■ MATERIAL FOR THIS EXERCISE ■
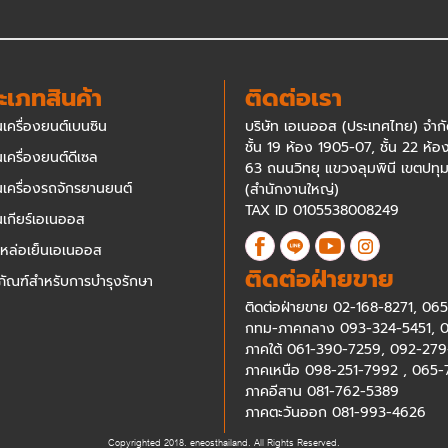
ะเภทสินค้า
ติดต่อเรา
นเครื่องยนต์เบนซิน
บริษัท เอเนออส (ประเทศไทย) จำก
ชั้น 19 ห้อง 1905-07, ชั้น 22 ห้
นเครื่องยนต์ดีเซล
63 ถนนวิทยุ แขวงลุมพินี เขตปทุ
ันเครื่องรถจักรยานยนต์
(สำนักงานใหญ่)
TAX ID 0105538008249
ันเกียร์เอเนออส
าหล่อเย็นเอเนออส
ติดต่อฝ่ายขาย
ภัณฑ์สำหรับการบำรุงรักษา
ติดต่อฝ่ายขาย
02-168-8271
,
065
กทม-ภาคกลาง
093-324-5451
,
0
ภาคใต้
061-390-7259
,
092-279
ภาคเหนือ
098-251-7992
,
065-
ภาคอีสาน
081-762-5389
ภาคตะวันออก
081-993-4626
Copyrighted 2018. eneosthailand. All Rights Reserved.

■ PROBLEM TO SOLVE ■
Repeat exactly the lines from the first line of the records above through the line containing "081-762-5389", leaving out the pictures.

■ RESPONSE TO THIS TASK ■
ะเภทสินค้า
ติดต่อเรา
นเครื่องยนต์เบนซิน
บริษัท เอเนออส (ประเทศไทย) จำก
ชั้น 19 ห้อง 1905-07, ชั้น 22 ห้
นเครื่องยนต์ดีเซล
63 ถนนวิทยุ แขวงลุมพินี เขตปทุ
ันเครื่องรถจักรยานยนต์
(สำนักงานใหญ่)
TAX ID 0105538008249
ันเกียร์เอเนออส
าหล่อเย็นเอเนออส
ติดต่อฝ่ายขาย
ภัณฑ์สำหรับการบำรุงรักษา
ติดต่อฝ่ายขาย
02-168-8271
,
065
กทม-ภาคกลาง
093-324-5451
,
0
ภาคใต้
061-390-7259
,
092-279
ภาคเหนือ
098-251-7992
,
065-
ภาคอีสาน
081-762-5389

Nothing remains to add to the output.